Help needed optimizing a kernel


I have the following kernel:


#define IDX2C(i,j,ld) (((j)*(ld))+(i))

global void kernel_elmcol_m_unrolled(int *num_threads,

                                     float *alpha,

                                     const float *x,

                                     int *incx,

                                     float *y,

                                     int *incy,

                                     int *i,

                                     int *i1,

                                     int *num_row_elements)


const int tid = (blockIdx.x * blockDim.x + threadIdx.x) + (blockIdx.y * gridDim.x);

int k_num_threads = *num_threads;

if (tid < k_num_threads) {

    int k_incx = *incx;

    int k_incy = *incy;

    int k_i = *i;

    int k_i1 = *i1;

    int k_num_row_elements = *num_row_elements;

    int row_offset = tid % k_num_row_elements;

    int col_offset = tid / k_num_row_elements;

    y[IDX2C(k_i, k_i1+col_offset, c_num_equations)+row_offset*k_incy] +=

            alpha[col_offset] * x[IDX2C(k_i, k_i, c_num_equations)+row_offset*k_incx];




Now, this takes a really long time to run. Also, curiously when I use ‘=’ instead of ‘+=’ it runs about 3 times faster.

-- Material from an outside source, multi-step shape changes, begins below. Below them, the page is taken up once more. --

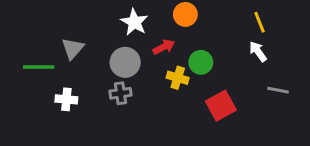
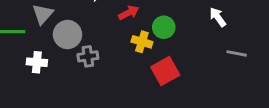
gray circle: (125, 62) -> (68, 35), moved
red square: (221, 106) -> (165, 71), moved

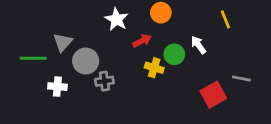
white arrow: (218, 17) -> (198, 45), moved
red square: (165, 71) -> (213, 95), moved

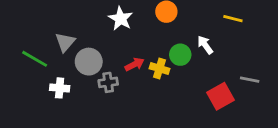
yellow line: (225, 19) -> (233, 19), turned -54
red arrow: (142, 41) -> (134, 64), moved
green line: (33, 58) -> (35, 59), turned 30

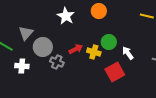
white arrow: (205, 45) -> (128, 53), moved
gray cross: (108, 82) -> (57, 62), turned 32
red square: (220, 96) -> (115, 72), moved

What possible things could be going wrong with this?



What card are you using?

Also what does IDX2C does, can you post the code?

The ‘=’ instead of the ‘+=’ probably indicates what the problem is: non-coalesced reads.

When you do += you need to first read the data from gmem, if you’re doing it in a non-coalesced way you’ll pay big penalties.

The ‘=’ simply writes the value to the memory where random writes are probably less expensive than random reads.


GTX 280

This just calculates the linear index from a 2D index. The top of the code defines the IDX2C macro.

Thanks for this. I will look into the documentation a bit more and maybe find a way to avoid this…

Why do you pass pointers to the arguments instead of the arguments themselves? This wastes a lot of memory bandwidth.

I wasn’t sure I could do that. Does it really make that much difference? It is still 4 bytes.



Arguments live in shared memory, so accessing them does not use up global memory bandwidth (and has about 1/100th of the latency).